アニメ「モノノ怪」15周年プロジェクト始動 名場面投票企画も

「モノノ怪」薬売り(C)モノノ怪製作委員会
「モノノ怪」薬売り(C)モノノ怪製作委員会

フジテレビの深夜アニメ枠“ノイタミナ”ほかで放送されたアニメ「モノノ怪」の15周年プロジェクトが始動。イベント「十五周年記念祭」が開催されるほか、記念サイト内で名場面投票企画もスタートした。

テレビシリーズ全12話の思い出を振り返りながらお気に入りのシーンを選択し投票。参加者から抽選で30人に名シーンの場面写真を使用した「15周年限定 名場面日めくり卓上カレンダー」をプレゼントする。
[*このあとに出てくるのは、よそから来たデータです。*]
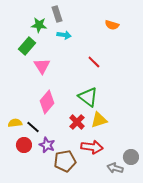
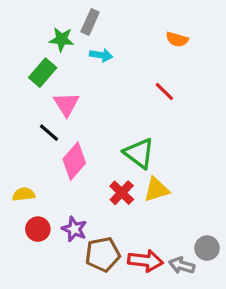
gray rectangle: (57, 14) -> (90, 22), turned 42
red line: (94, 62) -> (164, 92), moved
black line: (33, 127) -> (49, 133), moved
red arrow: (92, 147) -> (145, 261), moved

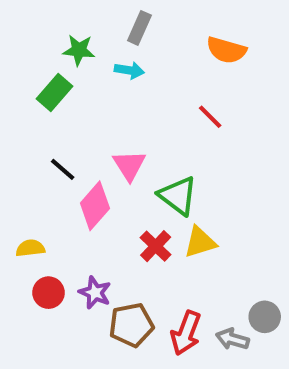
gray rectangle: (90, 22) -> (139, 28), moved
orange semicircle: (177, 39) -> (226, 50), size x1.4
pink triangle: (66, 104) -> (129, 165), moved
red arrow: (145, 261) -> (186, 333), turned 104

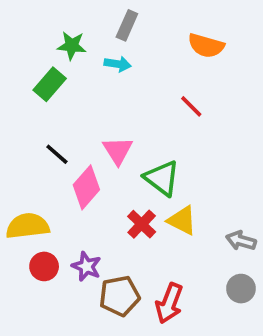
yellow triangle: (200, 242) -> (182, 220), turned 44
yellow semicircle: (30, 248) -> (28, 226), size x1.6
gray arrow: (232, 339) -> (241, 241), moved

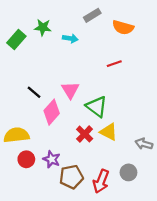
gray rectangle: (127, 25) -> (92, 15), moved, turned 35
green rectangle: (50, 84) -> (16, 40), moved
red line: (191, 106) -> (114, 64), turned -64
gray circle: (241, 289) -> (128, 172), moved

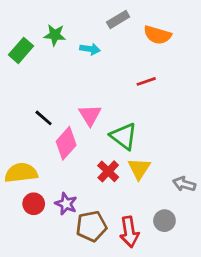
yellow triangle: (109, 132) -> (139, 169), turned 36
red arrow: (101, 181) -> (129, 232), turned -30

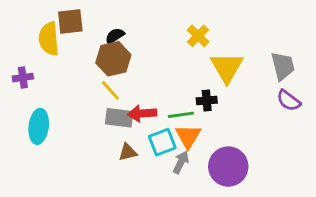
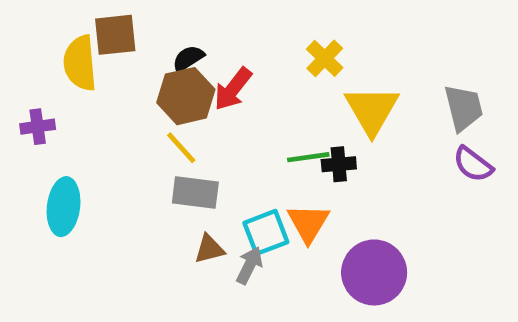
red arrow: (142, 113) -> (233, 89), moved, turned -48
green line: (181, 115) -> (308, 157), moved
gray arrow: (181, 162) -> (249, 265), moved

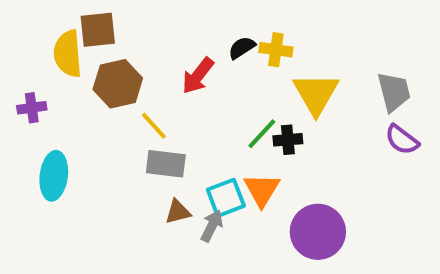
black semicircle: (188, 58) -> (242, 48), moved
yellow cross: (325, 58) -> (276, 50), turned -36
brown hexagon: (186, 96) -> (118, 84), moved
green line: (308, 157) -> (262, 134), turned -39

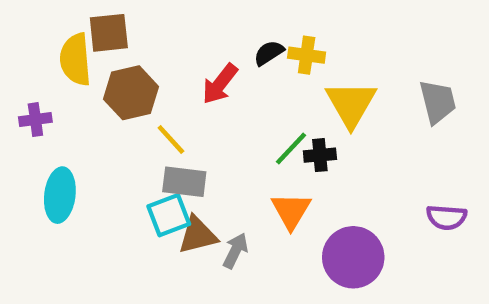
purple semicircle: (402, 140) -> (447, 217), moved, turned -33
cyan square: (226, 198) -> (169, 215), moved
brown triangle: (178, 212) -> (198, 235), size x1.4

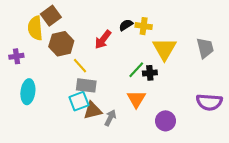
brown square: (109, 33) -> (51, 16), turned -30
purple semicircle: (447, 217) -> (209, 102), size x1.4
purple circle: (353, 257) -> (165, 121), size x0.7

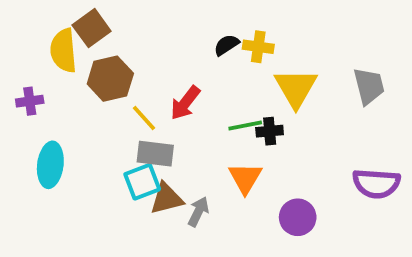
red arrow: (103, 40) -> (185, 103), moved
green line: (136, 70) -> (245, 125), turned 36

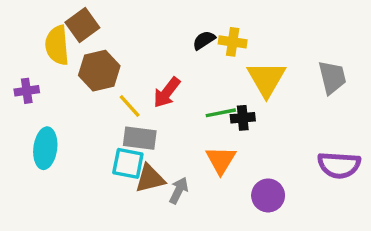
cyan square: (142, 182) -> (128, 163), turned 32

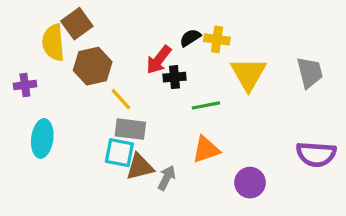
red arrow: (167, 93) -> (159, 60), moved
black cross: (243, 118) -> (174, 77), moved
orange triangle: (221, 160) -> (206, 150), turned 40

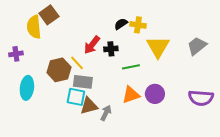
red arrow: (159, 60) -> (92, 45), moved
brown hexagon: (93, 66) -> (59, 70), moved
gray trapezoid: (310, 72) -> (197, 46), turned -115
purple circle: (250, 183) -> (155, 94), moved

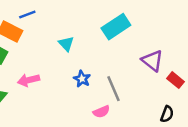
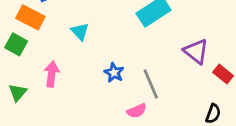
cyan triangle: (66, 44) -> (80, 32), moved
pink arrow: (29, 80) -> (52, 74), turned 110

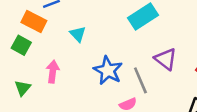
purple triangle: (196, 51) -> (166, 59), moved
blue star: (114, 73) -> (108, 70), size x1.6

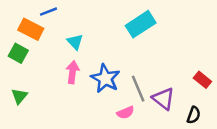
purple triangle: (166, 59) -> (163, 99), moved
pink arrow: (53, 72) -> (72, 72), moved

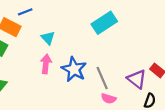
purple triangle: (163, 99) -> (137, 79), moved
pink semicircle: (125, 113) -> (109, 99), moved, turned 40

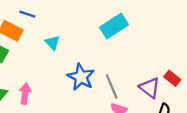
blue line: (25, 12) -> (27, 14), turned 40
pink arrow: (46, 64) -> (25, 94), moved

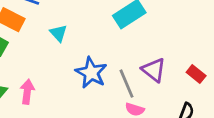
purple triangle: (150, 88) -> (154, 70), moved

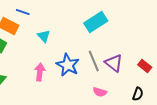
gray line: (127, 84) -> (94, 61), moved
pink arrow: (27, 92) -> (40, 72), moved

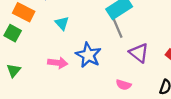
gray line: (94, 61) -> (117, 27), moved
pink arrow: (40, 72) -> (58, 63), turned 90

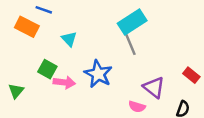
green square: (13, 33) -> (47, 69), moved
purple triangle: (139, 53) -> (154, 87), moved

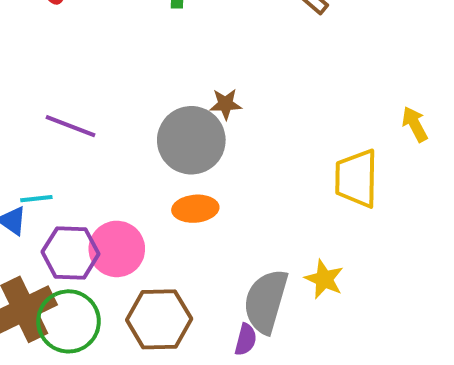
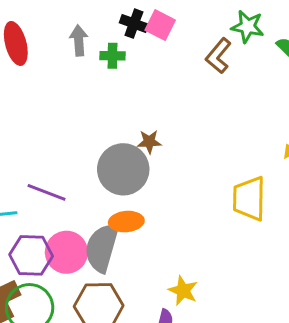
purple line: (71, 126) -> (46, 192), moved
yellow star: (324, 279) -> (183, 291), moved
gray semicircle: (266, 301) -> (102, 248), moved

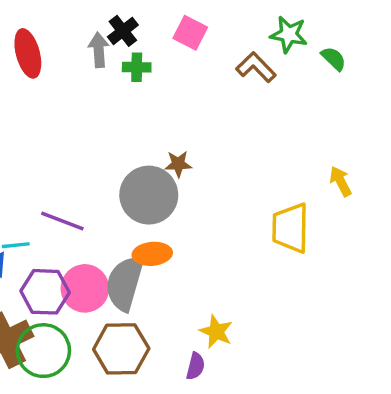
black cross: (134, 24) -> (123, 31), moved, turned 32
brown L-shape: (218, 56) -> (256, 67), turned 96

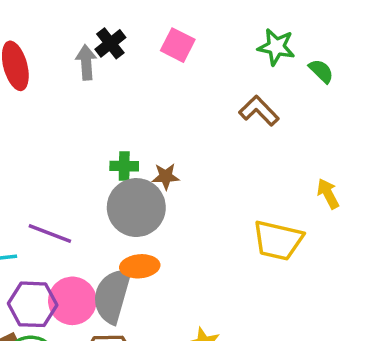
green cross: (137, 67) -> (124, 166), moved
brown L-shape: (256, 67) -> (259, 111), moved
yellow trapezoid: (290, 228) -> (278, 240), turned -78

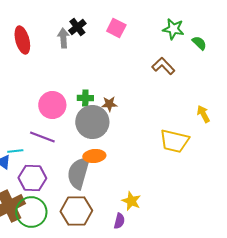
pink circle: (72, 301) -> (52, 105), moved

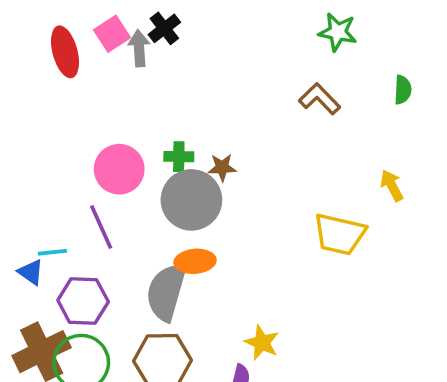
pink square: (116, 28) -> (112, 34), moved, turned 30
green semicircle: (199, 43) -> (403, 90), moved, turned 49
purple line: (42, 137) -> (101, 227), turned 45

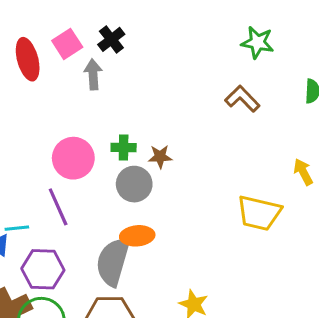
gray arrow: (139, 48) -> (93, 74), moved
gray circle: (191, 200) -> (134, 184), size x0.7

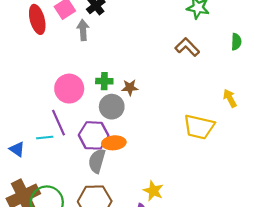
cyan line: (17, 228) -> (45, 138), moved
gray semicircle: (113, 262) -> (97, 161), size x0.7
purple hexagon: (43, 269) -> (94, 135), moved

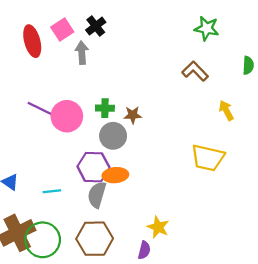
yellow arrow: (230, 98) -> (226, 110), moved
purple line: (59, 123) -> (41, 109), moved, turned -40
cyan line: (45, 138) -> (52, 191), moved

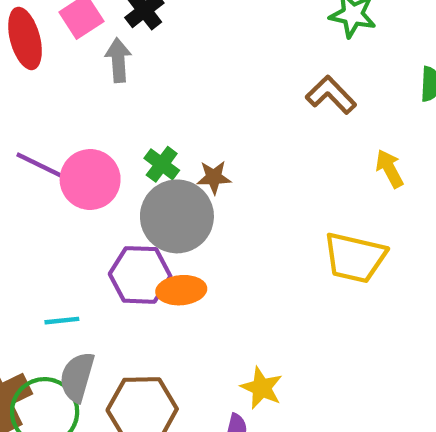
green cross: (105, 108) -> (162, 164), turned 36
gray circle: (113, 136) -> (177, 216), size x1.4
gray semicircle: (97, 195) -> (77, 377), moved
8月14日午後11時59分まで募集中。

「モノノ怪」は2007年7月から放送。スタイリッシュなキャラクターデザインにCG処理を組み合わせた斬新な映像で多くのファンを魅了した。前作「怪~ayakashi~」シリーズの1エピソードとして放送された「化猫」から続き、薬売りの男がモノノ怪に立ち向かう冒険譚を描いている。
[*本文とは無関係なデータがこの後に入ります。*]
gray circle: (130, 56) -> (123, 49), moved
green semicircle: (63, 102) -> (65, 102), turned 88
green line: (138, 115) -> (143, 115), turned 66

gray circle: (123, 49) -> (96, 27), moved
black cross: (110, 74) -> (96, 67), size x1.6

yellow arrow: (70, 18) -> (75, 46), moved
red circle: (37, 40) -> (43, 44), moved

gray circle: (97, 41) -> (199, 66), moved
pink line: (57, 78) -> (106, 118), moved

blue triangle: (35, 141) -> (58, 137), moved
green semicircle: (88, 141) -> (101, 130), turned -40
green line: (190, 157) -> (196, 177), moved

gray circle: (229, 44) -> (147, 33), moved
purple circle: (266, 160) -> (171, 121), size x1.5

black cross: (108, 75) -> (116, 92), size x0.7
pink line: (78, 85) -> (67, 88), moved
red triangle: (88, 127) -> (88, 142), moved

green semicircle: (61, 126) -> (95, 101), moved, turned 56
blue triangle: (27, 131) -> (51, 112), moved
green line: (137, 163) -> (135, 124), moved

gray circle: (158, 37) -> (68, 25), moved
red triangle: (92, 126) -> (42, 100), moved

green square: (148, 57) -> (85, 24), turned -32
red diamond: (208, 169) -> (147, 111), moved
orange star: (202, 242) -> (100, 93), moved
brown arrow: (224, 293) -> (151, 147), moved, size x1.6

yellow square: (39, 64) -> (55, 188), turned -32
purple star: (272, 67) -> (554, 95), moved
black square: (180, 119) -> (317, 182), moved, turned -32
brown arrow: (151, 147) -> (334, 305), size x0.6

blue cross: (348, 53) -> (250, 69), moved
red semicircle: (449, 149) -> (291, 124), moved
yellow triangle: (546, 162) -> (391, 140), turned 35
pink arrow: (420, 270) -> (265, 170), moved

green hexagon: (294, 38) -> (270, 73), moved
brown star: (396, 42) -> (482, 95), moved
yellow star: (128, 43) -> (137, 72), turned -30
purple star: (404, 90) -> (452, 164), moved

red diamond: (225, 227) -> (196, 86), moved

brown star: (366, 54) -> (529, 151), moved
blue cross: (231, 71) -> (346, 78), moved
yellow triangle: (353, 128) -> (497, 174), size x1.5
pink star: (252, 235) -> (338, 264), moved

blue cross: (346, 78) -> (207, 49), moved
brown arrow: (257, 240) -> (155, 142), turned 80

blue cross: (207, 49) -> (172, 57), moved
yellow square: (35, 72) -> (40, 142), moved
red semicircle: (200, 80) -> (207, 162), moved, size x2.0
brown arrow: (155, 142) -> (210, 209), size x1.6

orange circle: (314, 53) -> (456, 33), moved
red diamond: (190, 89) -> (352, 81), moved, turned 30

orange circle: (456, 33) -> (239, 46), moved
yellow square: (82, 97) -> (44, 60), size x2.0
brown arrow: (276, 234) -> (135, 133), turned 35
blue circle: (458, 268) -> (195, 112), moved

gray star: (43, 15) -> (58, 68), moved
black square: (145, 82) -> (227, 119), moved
20年に実施したノイタミナ歴代70作品を対象とした投票企画「あなたが選ぶ思い出の3作品」(05~09年度制作部門)では堂々の第1位に輝いた。放送から15年たった今もなお根強い人気を誇るアニメである。

15年を振り返る中村健治監督と声優の櫻井孝宏(下)
15年を振り返る中村健治監督と声優の櫻井孝宏(下)

初メガホンとなった中村健治監督は「この1本でキャリアが終わってもいいと思って作品と向き合った。背景とセル(キャラ)はちゃんと見分けがつくようにと教えられたが、見分けがつかなくて1枚のイラストのようにまとまっているのも逆に有りかな…人物がせりふを話し終えてから次の人物が話すようにするなどのパターンも、現実ではみんな好きなタイミングで会話を始めているからそうしちゃえばいいよね…いろいろな常識を疑って作っていたことを思い出す」と振り返った。
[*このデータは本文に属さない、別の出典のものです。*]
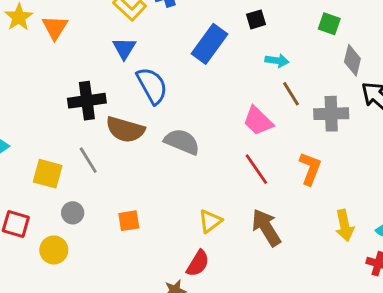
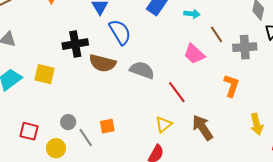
cyan arrow: (277, 61) -> (192, 14), moved
gray line: (88, 160) -> (86, 138), moved
red line: (256, 169) -> (177, 92), moved
yellow square: (48, 174) -> (45, 74), moved

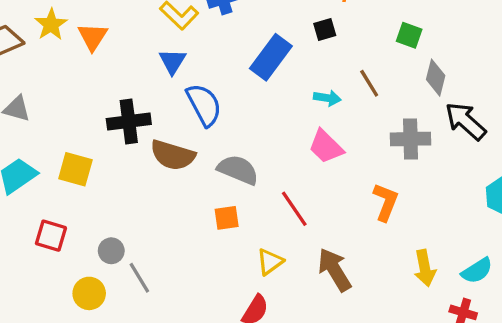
cyan arrow: (192, 14) -> (327, 98), moved
brown line: (216, 34) -> (369, 83), moved
orange square: (107, 126) -> (227, 218), moved
red square: (29, 131) -> (51, 236), moved

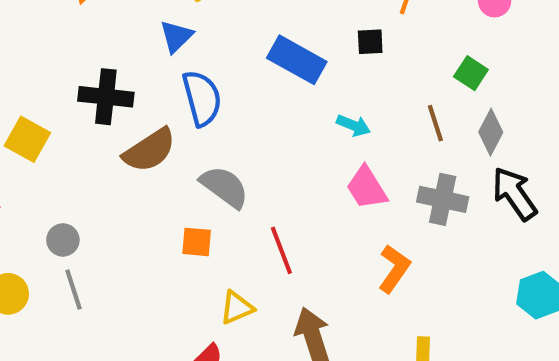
blue rectangle: (271, 57) -> (297, 60), turned 69
brown line: (369, 83) -> (435, 123), moved
pink trapezoid: (326, 147) -> (367, 188), moved
brown semicircle: (173, 155) -> (149, 150), turned -63
gray circle: (111, 251) -> (63, 240), moved

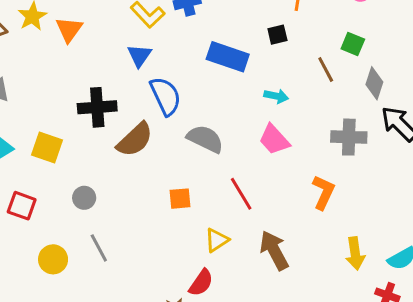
brown line: (435, 123) -> (326, 69), moved
gray semicircle: (224, 187) -> (205, 139), moved
pink trapezoid: (367, 188) -> (274, 140), moved
gray circle: (63, 240) -> (84, 198), moved

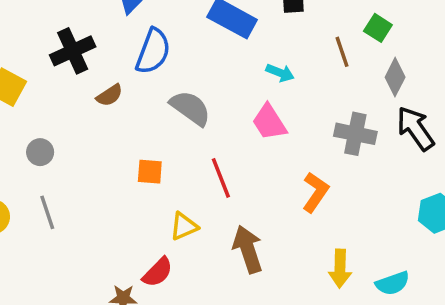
blue semicircle: (165, 96) -> (153, 51), turned 36
black cross: (97, 107) -> (73, 51), turned -30
brown semicircle: (135, 140) -> (110, 95), size x0.6

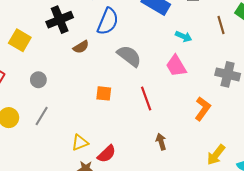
gray line: (47, 212) -> (42, 116), turned 48
yellow triangle: (184, 226) -> (80, 143), moved
brown arrow: (248, 249) -> (161, 142), size x0.6
yellow arrow: (340, 269) -> (216, 155), turned 35

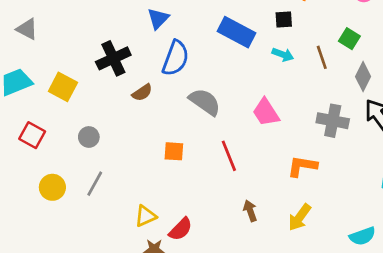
cyan arrow: (184, 36) -> (283, 55), moved
orange L-shape: (203, 109) -> (302, 166), turned -115
yellow arrow: (216, 155) -> (300, 217), moved

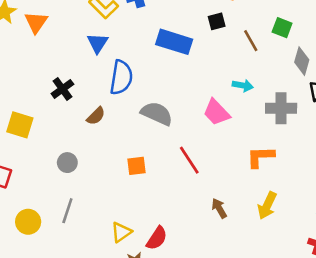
cyan arrow: (283, 55) -> (243, 85), moved
brown line: (322, 57) -> (251, 41), moved
black cross: (113, 58) -> (62, 89), size x0.7
gray circle: (89, 137) -> (67, 163), moved

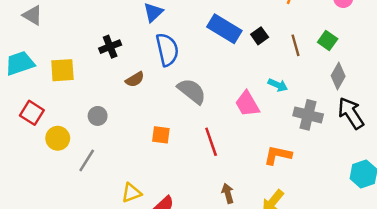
black square: (217, 21) -> (260, 36), moved, turned -35
blue semicircle: (121, 77) -> (167, 50), turned -36
yellow square: (20, 125) -> (62, 70), turned -35
yellow circle: (28, 222) -> (58, 138), moved

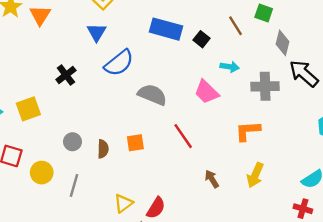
black square: (260, 36) -> (202, 39), moved
blue semicircle: (167, 50) -> (119, 63), turned 80
brown semicircle: (135, 79) -> (103, 149), moved, turned -42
また、薬売り役の声優、櫻井孝宏は「初回収録の光景をいまだに覚えていて、中村監督から“カット毎に言葉を置いてくれ、もっと関心がなく独り言でいい”などこれまで経験してきたアニメーション収録のセオリーに当てはまらないオーダーに少々戸惑った。そして、それはオンエアを見てやっと得心できた。あの指示はこの世界をデザインするためのものだったのだと強烈な映像体験だった」と語り、プロジェクトの続報を待ち望んでいた。

また、スピンオフ小説「モノノ怪 執」(著者・仁木英之、角川文庫)が6月10日に発売される予定だ。